Segment Open

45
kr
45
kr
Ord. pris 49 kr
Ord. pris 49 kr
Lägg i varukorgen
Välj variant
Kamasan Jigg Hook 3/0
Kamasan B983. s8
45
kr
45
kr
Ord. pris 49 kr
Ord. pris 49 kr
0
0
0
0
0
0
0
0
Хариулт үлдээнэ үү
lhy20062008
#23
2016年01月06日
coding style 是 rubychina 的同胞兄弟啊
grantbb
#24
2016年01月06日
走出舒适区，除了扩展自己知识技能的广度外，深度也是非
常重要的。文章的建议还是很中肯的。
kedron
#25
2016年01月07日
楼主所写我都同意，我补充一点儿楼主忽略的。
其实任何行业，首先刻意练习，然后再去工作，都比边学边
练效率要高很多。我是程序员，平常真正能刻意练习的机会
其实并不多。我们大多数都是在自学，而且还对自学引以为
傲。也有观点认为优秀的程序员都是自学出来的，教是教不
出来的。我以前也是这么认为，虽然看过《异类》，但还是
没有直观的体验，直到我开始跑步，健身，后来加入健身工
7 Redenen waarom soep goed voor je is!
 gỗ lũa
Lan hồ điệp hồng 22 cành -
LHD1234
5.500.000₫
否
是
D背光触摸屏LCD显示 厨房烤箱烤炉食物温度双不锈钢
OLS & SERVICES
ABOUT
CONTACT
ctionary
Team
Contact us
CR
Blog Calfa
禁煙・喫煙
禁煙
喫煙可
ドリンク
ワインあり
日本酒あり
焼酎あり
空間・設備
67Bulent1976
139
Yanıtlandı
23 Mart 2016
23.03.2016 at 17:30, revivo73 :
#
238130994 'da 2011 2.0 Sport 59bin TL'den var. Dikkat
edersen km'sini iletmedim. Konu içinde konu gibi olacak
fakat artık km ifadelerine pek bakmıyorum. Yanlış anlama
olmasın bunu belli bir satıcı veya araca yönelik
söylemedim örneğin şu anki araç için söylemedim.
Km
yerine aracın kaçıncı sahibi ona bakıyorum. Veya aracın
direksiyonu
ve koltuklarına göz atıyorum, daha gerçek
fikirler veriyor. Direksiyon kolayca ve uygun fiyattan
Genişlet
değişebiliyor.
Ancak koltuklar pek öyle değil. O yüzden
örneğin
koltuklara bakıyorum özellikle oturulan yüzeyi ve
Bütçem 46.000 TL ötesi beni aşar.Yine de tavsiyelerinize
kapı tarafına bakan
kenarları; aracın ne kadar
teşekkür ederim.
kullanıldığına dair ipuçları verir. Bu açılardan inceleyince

Segment Closed

▸ ACTIVITY
Within the records, the lines containing the string "aracın" are to be counted and their number given without comment.

▸ TASK SOLUTION
2